Paul Jones

Personal information
- Full name: Paul Steven Jones
- Date of birth: 18 April 1967 (age 59)
- Place of birth: Chirk, Wales
- Height: 6 ft 3 in (1.91 m)
- Position: Goalkeeper

Senior career*
- Years: Team / Apps / (Gls)
- 1986–1991: Kidderminster Harriers / 242 / (0)
- 1991–1996: Wolverhampton Wanderers / 33 / (0)
- 1996–1997: Stockport County / 47 / (0)
- 1997–2004: Southampton / 193 / (0)
- 2004: → Liverpool (loan) / 2 / (0)
- 2004–2006: Wolverhampton Wanderers / 26 / (0)
- 2004–2005: → Watford (loan) / 9 / (0)
- 2005: → Millwall (loan) / 3 / (0)
- 2006–2007: Queens Park Rangers / 26 / (0)
- 2007–2008: Bognor Regis Town / 2 / (0)
- Total:  / 583 / (0)

International career
- 1997–2006: Wales / 50 / (0)

= Paul Jones (footballer, born 1967) =

Welsh footballer (born 1967)

Paul Steven Jones (born 18 April 1967) is a retired Welsh international football goalkeeper. During his playing career, he played for several clubs, including Wolverhampton Wanderers, Stockport County and Southampton.

==Career history==

===Club career===
Born in Chirk near Wrexham, and educated in Shropshire at the Thomas Adams School in Wem, Jones started his career at Bridgnorth Town, joining Kidderminster Harriers in 1986 and then moved to Wolverhampton Wanderers for a fee of £60,000 in 1991. He only managed to play 44 games before moving on to Stockport County in 1996 where he was ever present in the 1996–97 season.

When Stockport County manager Dave Jones joined Southampton as manager, he signed Jones. He won Southampton player of the season in 1998 and earned a call up to Wales and became the number one goalkeeper. He played for Southampton in the 2003 FA Cup final against Arsenal (which was lost 1–0) coming on as substitute for the injured Antti Niemi. He was the first ever goalkeeper to make a substitute appearance in an FA Cup final.

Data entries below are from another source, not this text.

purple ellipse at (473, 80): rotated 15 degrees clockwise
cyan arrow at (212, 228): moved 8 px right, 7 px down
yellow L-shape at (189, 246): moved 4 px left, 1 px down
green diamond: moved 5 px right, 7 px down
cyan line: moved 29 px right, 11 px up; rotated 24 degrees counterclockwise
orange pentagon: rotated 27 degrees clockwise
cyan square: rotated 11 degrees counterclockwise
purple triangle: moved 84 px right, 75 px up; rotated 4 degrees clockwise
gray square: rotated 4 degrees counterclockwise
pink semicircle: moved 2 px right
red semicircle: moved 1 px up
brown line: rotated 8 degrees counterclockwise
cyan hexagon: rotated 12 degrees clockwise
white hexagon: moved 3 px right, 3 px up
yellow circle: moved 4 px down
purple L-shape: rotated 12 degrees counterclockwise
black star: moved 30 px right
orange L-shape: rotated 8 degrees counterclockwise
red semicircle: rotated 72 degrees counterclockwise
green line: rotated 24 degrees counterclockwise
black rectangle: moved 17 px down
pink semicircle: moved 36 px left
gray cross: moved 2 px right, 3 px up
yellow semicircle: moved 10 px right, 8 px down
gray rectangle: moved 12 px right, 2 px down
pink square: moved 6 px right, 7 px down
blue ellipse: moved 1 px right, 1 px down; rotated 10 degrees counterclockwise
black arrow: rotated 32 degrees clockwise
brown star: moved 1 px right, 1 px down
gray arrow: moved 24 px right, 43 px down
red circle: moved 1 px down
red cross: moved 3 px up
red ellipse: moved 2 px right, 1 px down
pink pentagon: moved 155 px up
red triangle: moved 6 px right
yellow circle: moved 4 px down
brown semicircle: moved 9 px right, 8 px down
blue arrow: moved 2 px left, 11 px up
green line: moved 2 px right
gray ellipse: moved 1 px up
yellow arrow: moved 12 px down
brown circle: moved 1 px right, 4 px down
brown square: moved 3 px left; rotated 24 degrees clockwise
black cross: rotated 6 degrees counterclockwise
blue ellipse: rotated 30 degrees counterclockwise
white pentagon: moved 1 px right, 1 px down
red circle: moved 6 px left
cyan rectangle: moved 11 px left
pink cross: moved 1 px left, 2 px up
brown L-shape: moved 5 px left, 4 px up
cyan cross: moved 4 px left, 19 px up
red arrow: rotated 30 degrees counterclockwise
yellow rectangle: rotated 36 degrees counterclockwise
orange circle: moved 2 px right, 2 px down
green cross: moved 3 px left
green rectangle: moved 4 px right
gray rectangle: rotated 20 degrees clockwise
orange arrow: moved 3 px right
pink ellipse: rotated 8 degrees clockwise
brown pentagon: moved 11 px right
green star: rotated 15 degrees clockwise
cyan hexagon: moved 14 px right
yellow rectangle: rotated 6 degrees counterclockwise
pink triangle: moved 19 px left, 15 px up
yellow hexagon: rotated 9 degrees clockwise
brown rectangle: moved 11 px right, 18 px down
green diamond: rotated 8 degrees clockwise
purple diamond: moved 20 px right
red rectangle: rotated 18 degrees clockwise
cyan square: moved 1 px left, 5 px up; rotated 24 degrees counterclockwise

He left Southampton in 2004, but not before joining Liverpool on loan during a goalkeeping injury crisis, thus becoming the club's oldest post-war debutant.

Jones re-joined Wolverhampton Wanderers in January 2004, but was loaned out to Watford in December of that year. In January 2006, Wolves cancelled Jones' contract by mutual consent. In February 2006, he joined Queens Park Rangers for the rest of the 2005–06 season. Due to his success at the club he was given a one-year extension to his contract that would last up until May 2007. When this contract expired Jones was released by the London club and later signed for non-league Bognor Regis Town.

===International career===
Jones made his international debut against Scotland on 27 May 1997, coming on as a half-time substitute for Andy Marriott.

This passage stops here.